Holding a defendant in jail simply because they can’t afford a fixed bail amount is unconstitutional, the Justice Department said in a brief it filed Thursday in a Georgia lawsuit.
"Bail practices that incarcerate indigent individuals before trial solely because of their inability to pay for their release violate the Fourteenth Amendment," the department said in an amicus brief, referring to the Equal Protection Clause of the Constitution.
"Fixed bail schedules that allow for the pretrial release of only those who can play, without accounting for the ability to pay unlawfully discriminate based on indigence," said the department.

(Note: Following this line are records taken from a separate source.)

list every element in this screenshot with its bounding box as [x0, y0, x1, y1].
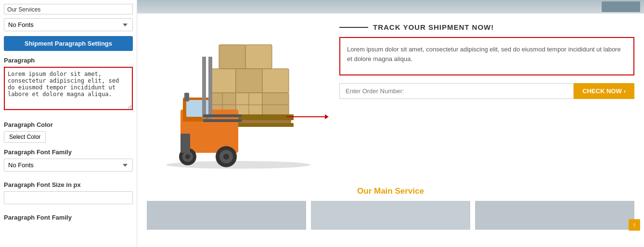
svg-rect-21 — [203, 119, 242, 122]
right-panel: TRACK YOUR SHIPMENT NOW! Lorem ipsum dol… — [137, 0, 644, 247]
our-text: Our — [357, 186, 372, 196]
svg-rect-4 — [209, 69, 236, 93]
order-number-input[interactable] — [339, 83, 574, 99]
right-content-area: TRACK YOUR SHIPMENT NOW! Lorem ipsum dol… — [330, 18, 634, 172]
paragraph-textarea[interactable]: Lorem ipsum dolor sit amet, consectetur … — [4, 67, 133, 110]
bottom-card-2 — [311, 201, 470, 230]
back-to-top-icon: ↑ — [633, 221, 636, 229]
track-line — [339, 27, 368, 28]
check-now-label: CHECK NOW — [582, 87, 622, 95]
main-service-title: Our Main Service — [147, 186, 634, 196]
svg-rect-29 — [184, 93, 189, 101]
bottom-card-3 — [475, 201, 634, 230]
order-row: CHECK NOW › — [339, 83, 634, 99]
svg-rect-18 — [202, 57, 206, 119]
bottom-card-1 — [147, 201, 306, 230]
paragraph-label: Paragraph — [4, 57, 133, 64]
arrow-connector — [286, 114, 329, 119]
lorem-text: Lorem ipsum dolor sit amet, consectetur … — [347, 46, 621, 62]
svg-rect-8 — [245, 45, 272, 69]
svg-rect-28 — [180, 134, 190, 153]
our-services-list[interactable]: Our Services — [4, 4, 133, 14]
forklift-illustration — [152, 18, 325, 172]
arrow-head — [325, 114, 329, 119]
bottom-section: Our Main Service — [137, 177, 644, 235]
svg-rect-7 — [219, 45, 245, 69]
bottom-cards — [147, 201, 634, 230]
left-panel: Our Services No Fonts Shipment Paragraph… — [0, 0, 137, 247]
main-service-highlight: Main Service — [374, 186, 424, 196]
track-title: TRACK YOUR SHIPMENT NOW! — [373, 23, 494, 31]
shipment-paragraph-settings-button[interactable]: Shipment Paragraph Settings — [4, 36, 133, 51]
forklift-area — [147, 18, 330, 172]
our-services-label: Our Services — [7, 6, 40, 13]
svg-point-27 — [185, 154, 190, 159]
paragraph-font-family-label: Paragraph Font Family — [4, 148, 133, 156]
svg-rect-5 — [236, 69, 262, 93]
svg-rect-20 — [203, 114, 242, 117]
paragraph-font-size-label: Paragraph Font Size in px — [4, 181, 133, 188]
header-strip — [137, 0, 644, 13]
arrow-line — [286, 116, 325, 117]
font-select-1[interactable]: No Fonts — [4, 18, 133, 31]
paragraph-color-label: Paragraph Color — [4, 121, 133, 128]
check-now-arrow-icon: › — [624, 87, 626, 95]
select-color-button[interactable]: Select Color — [4, 131, 46, 143]
svg-point-24 — [223, 154, 229, 160]
paragraph-font-family-2-label: Paragraph Font Family — [4, 214, 133, 221]
lorem-box: Lorem ipsum dolor sit amet, consectetur … — [339, 37, 634, 75]
check-now-button[interactable]: CHECK NOW › — [574, 83, 634, 99]
back-to-top-button[interactable]: ↑ — [629, 219, 640, 231]
font-select-2[interactable]: No Fonts — [4, 159, 133, 172]
svg-rect-19 — [208, 57, 212, 119]
paragraph-font-size-input[interactable] — [4, 191, 133, 204]
track-heading: TRACK YOUR SHIPMENT NOW! — [339, 23, 634, 31]
svg-rect-6 — [262, 69, 289, 93]
main-content: TRACK YOUR SHIPMENT NOW! Lorem ipsum dol… — [137, 13, 644, 177]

The friend-of-the-court brief marks the first time the Justice Department has submitted a legal opinion in a federal court on bail systems in state and local courts. It also is the most direct action by the Obama administration to push states to reform court practices it has said discriminates against poorer defendants. Those defendants tend to be black, Latino, or high school dropouts, as well as those with mental illness or substance abuse problems.
The Justice Department filed the brief with the 11th US Circuit Court of Appeals in the class-action lawsuit of Maurice Walker, a Georgia man who spent six days in jail in the city of Calhoun because he couldn’t pay the $160 bail amount for a misdemeanor charge.
Mr. Walker was arrested in September, and charged with a misdemeanor of walking while intoxicated. According to a Calhoun ordinance, the charge carried a preset bail of $160 for Walker to avoid jail before his first appearance before the judge. Walker – who said he lives on $540 a month in Social Security disability benefits – was unable to pay that amount. So, he remained in prison following his arrest while he waited for his first court appearance before a municipal judge.
Walker, in the class-action lawsuit, challenged the city’s bail policy. His attorneys argue the ordinance violates the equal protection rights of poor defendants, and should be suspended for any defendant that can’t “pay a generically set amount” of bail.
A US District Court judge sided with Walker in January. The judge suspended the policy until the case is settled, instead ordering those arrested on misdemeanor offenses be released on their own recognizance, according to NBC News.
Calhoun appealed the ruling to the 11th Circuit. In the appeal, attorneys for the city said defendants such as Walker “should not be relieved from the requirement of having to attempt to make bail merely upon a bare claim of indigent status.” They added misdemeanor and city ordinance violations for which defendants face preset bail “are not petty, trivial offenses,” and those arrested for violations do “pose a risk or danger to the community and, in some instances, themselves.”
This isn’t the first time the Justice Department has labeled preset bail amounts as unconstitutional. After an investigation into the police department in Ferguson, Mo., the Justice Department encouraged all states and local courts to abandon preset bail amounts. In a letter to all state chief justices and court administrators it sent out March 14, the department said preset bail discriminated against poorer defendants. The same day, the department announced the creation of a task force to will investigate fines, fees, and bail practices.
The Justice Department’s actions come as new evidence indicates many state and local court systems work against the poor. A yearlong investigation by NPR found that the post-arrest process in the criminal justice system appears to work against poorer defendants.
The costs of the criminal justice system in the United States are paid increasingly by the defendants and offenders. It's a practice that causes the poor to face harsher treatment than others who commit identical crimes and can afford to pay.
And defendants, NPR found in a state-by-state survey, are charged for many government services that were once free.
These fees – which can add up to hundreds or even thousands of dollars – get charged at every step of the system, from the courtroom, to jail, to probation. Defendants and offenders pay for their own arrest warrants, their court-ordered drug and alcohol-abuse treatment and to have their DNA samples collected. They are billed when courts need to modernize their computers.
Questions about the fairness of the criminal justice system even extend to the Supreme Court. A recent study published by Harvard Law Prof. Andrew Manuel Crespo found that in two-thirds of Supreme Court cases, criminal defense lawyers had argued fewer than two cases before the Court.
"In many instances, these lawyers were going head-to-head with lawyers from the Office of the Solicitor General, which represents the federal government at the court," writes the Christian Science Monitor's Henry Gass. "A lawyer from the Solicitor General’s office had on average made about 25 previous arguments to the court, compared with only 5.3 for the criminal defense lawyers they faced."
The study examined cases over a 10-year period that ended in June 2015.
This report contains material from the Associated Press.